I have been given a task to produce a set design which is based on the film called, "Little Shop of Horrors." As the set design is very important within theatres I am expected to create a stage which meets all of the requirements of the film as well as 1950's New York. During the process of organising an outstanding stage for an audience, I will be noting down key aspects of my planning. This includes the production of the design and as much research as possible. Also, it is essential to communicate with all members of my group and sharing new ideas. I will ensure that my ideas are original and I am asking opinions from my teacher and client. I am looking forward to creating an exciting design for the stage and an outcome I can proudly reflect on.

Thursday, 25 November 2010

Stage Terms

Stage blocking- Decided by the director, they assist actors where they should be positioned on a stage. These instructions benefit the performance as the actors are aware which movement to undertake. This makes sure the stage does not become too overcrowded.
Sightlines- The audience must be able to see every part of the stage from eye level whether they are seated in the centre or side. A good sightline determines the viewers will see all areas of the stage. 
Stage Directions- The director must make sure the sightlines for the audience are clear at all angles while positioning actors. These directions should be noted in their scripts as they should be memorized.

The terms are directed facing from the audience view. Therefore, if actors are told to move to the right they will move to the left as this is the right side for the audience.
Upstage: moving away from the audience, towards the back of the stage.
Downstage: Moving towards the audience, towards the front of the stage.
Stage Right: Moving towards the actors left but viewer’s right (facing the audience)
Stage Left: Moving towards the actor’s right but viewer’s left (facing audience). 

It is highly beneficial for actors to learn these theatrical terms as it saves time for the director to regularly point out where they want the actors positioned. It also helps the actors experience to behave and think professionally in the theatrical environment.

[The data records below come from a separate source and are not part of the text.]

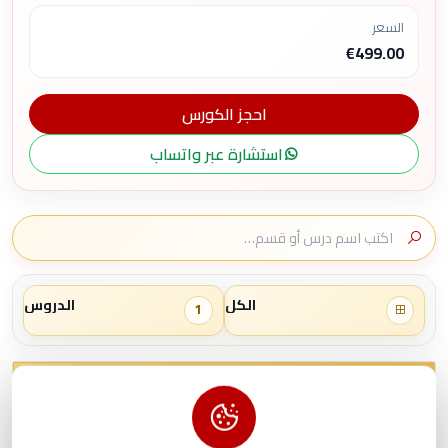
السعر
€499.00
احجز الكورس
استشارة عبر واتساب
الكل
الدروس
1
قسم
الدروس
1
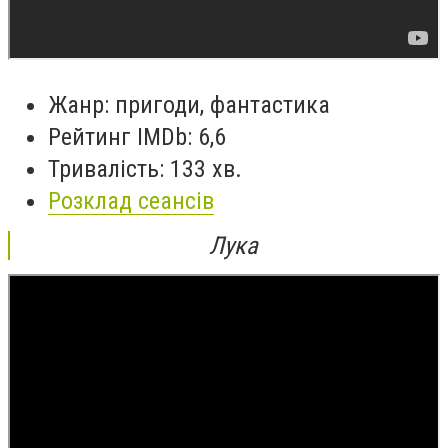
Жанр: пригоди, фантастика
Рейтинг IMDb: 6,6
Тривалість: 133 хв.
Розклад сеансів
Лука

Safety is number one priority and should be thoroughly checked before any performance:

  • Only harmless rubber props such as swords, guns and knives should be used. NEVER use real weapons. 
  • Sound effects for gun shots is required. Some professional prop guns may cause harm.
  • Real fire should never be used on stage. Glowing light or glittering torch behind creative craft materials are used as alternatives.
  • Stage fights must remain 100% harmless. They must be professionally practised stunts.
  • As exciting as smoke effects may be, it should be minimized as even professionally stage equipment can create irrational mist to the performers. 
  • Finally, ensure all props are solid and safe. Heavy objects that are able to  come apart will cause harm and embarrassment!